Private banking is a service many banks offer to wealthy individuals. It is much more personalized and tailor-made to the customer’s needs than normal retail banking.
Belgian investigating judge Michel Claise has charged HSBC Private Bank SA, based in Geneva, with serious and organized tax fraud, providing illegal financial services, and money laundering.
The British bank is alleged to have helped hundreds of clients, including wealthy Antwerp-based diamond dealers, shift their money to offshore tax havens.
According to Belgian prosecutors, HSBC’s actions resulted in the loss of tax revenue totaling hundreds of millions of euros.
As from 2005, EU individuals’ and companies’ income on overseas accounts were taxed at 15%. In 2011, the rate was increased to 35%.
In a statement, Belgian authorities said:
“The damage done to the Belgian state by the aforementioned deeds is estimated at several hundred million euros, to which should be added larger sums that could have been laundered and may be seized by the Belgian authorities.”
During the summer, HSBC had warned shareholders that such an allegation was likely and that the penalty could be considerable.
According to Belgian authorities “(HSBC is accused of) having knowingly eased and promoted fiscal fraud by making offshore companies available to certain privileged clients.”

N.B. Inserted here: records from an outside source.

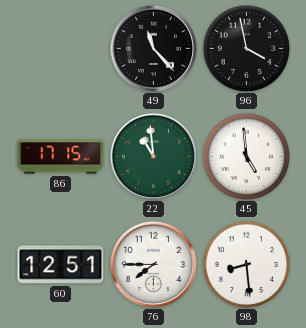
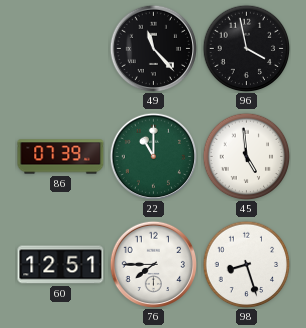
86: 17:15 -> 07:39
22: 10:59 -> 11:00
98: 8:29 -> 8:27
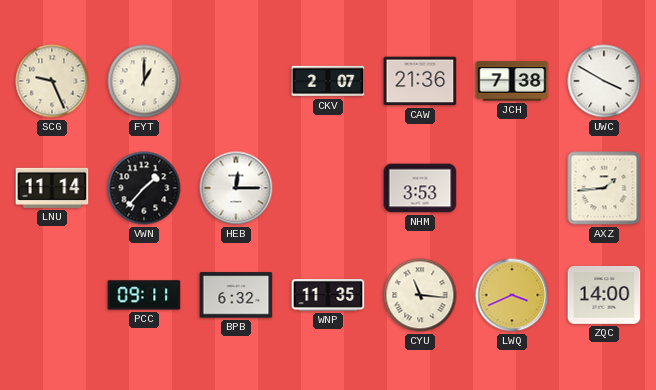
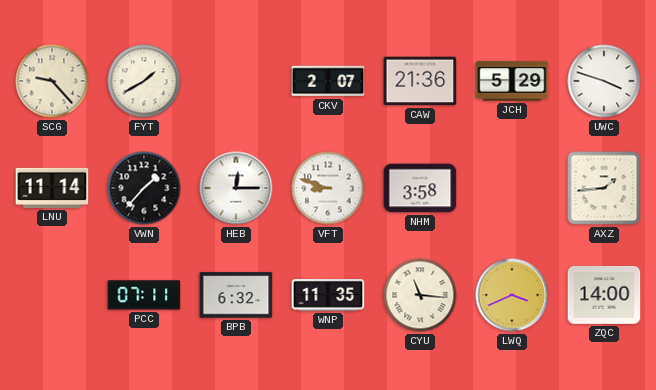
SCG: 9:26 -> 9:23
FYT: 1:00 -> 1:40
JCH: 7:38 -> 5:29
UWC: 3:50 -> 3:48
VFT: none -> 8:48
NHM: 3:53 -> 3:58
PCC: 09:11 -> 07:11
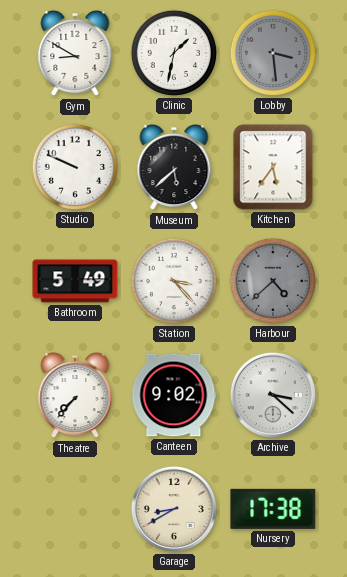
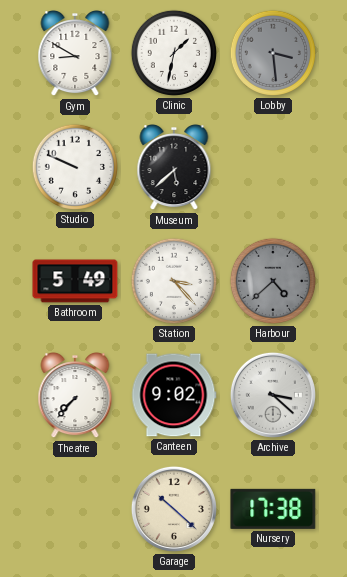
Kitchen: 5:36 -> none
Garage: 8:40 -> 10:22
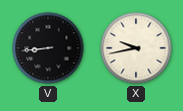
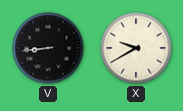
X: 9:43 -> 9:40
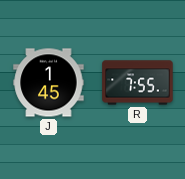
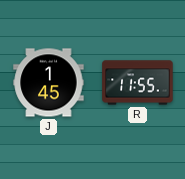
R: 7:55 -> 11:55
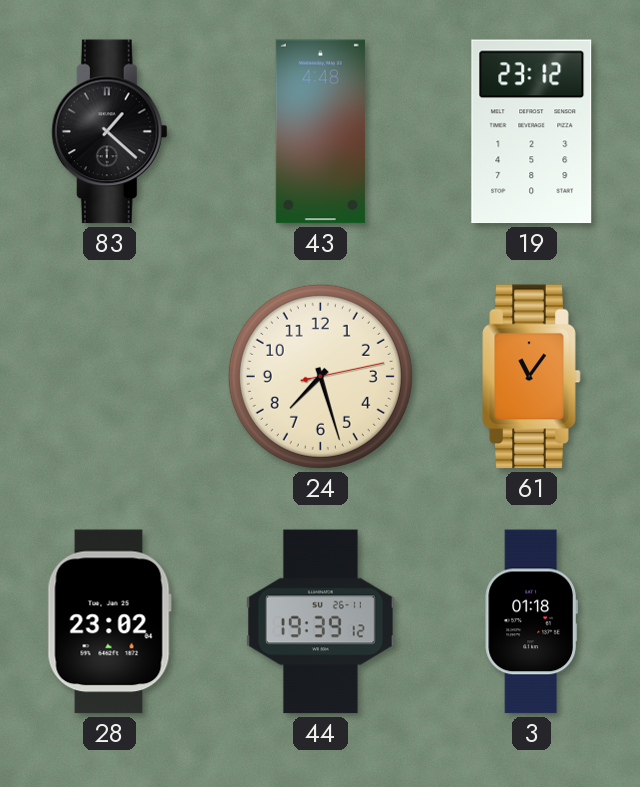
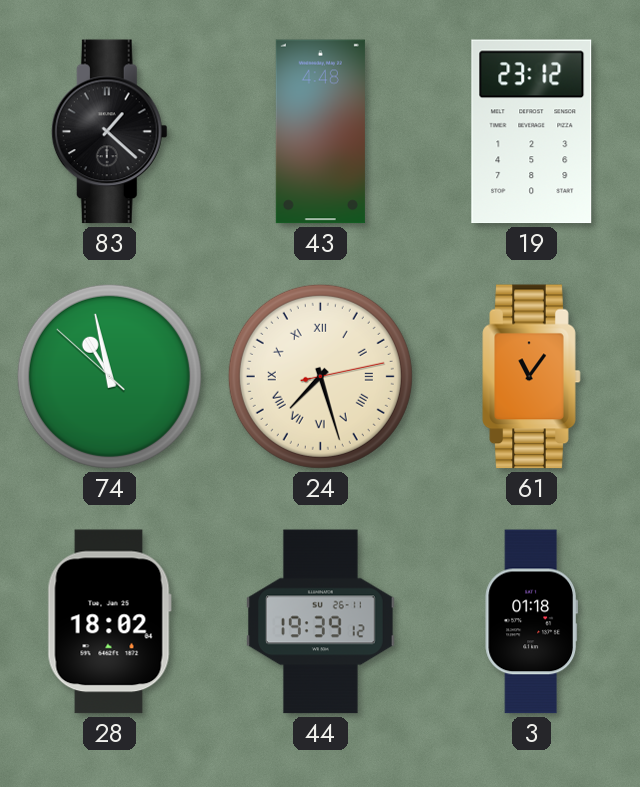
74: none -> 10:57
24 numerals: Arabic -> Roman
28: 23:02 -> 18:02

The prosecutors added that these firms, based in the Virgin Islands and Panama, have just one purpose – to facilitate tax evasion.
Since 2003, Belgian authorities say more than 1,000 nationals have been involved in the fraudulent movement of several billions of dollars out of the country.
HSBC announced on Monday:
“HSBC Private Bank (Suisse) SA has been notified that it has been placed under formal investigation by a Belgian judge who, along with the French authorities, is examining whether the bank acted appropriately in the past in relation to certain clients who had Belgian tax reporting requirements.”
“Both the Belgian and French investigations have been notified in our filings previously and we will continue to cooperate to the fullest extent possible.”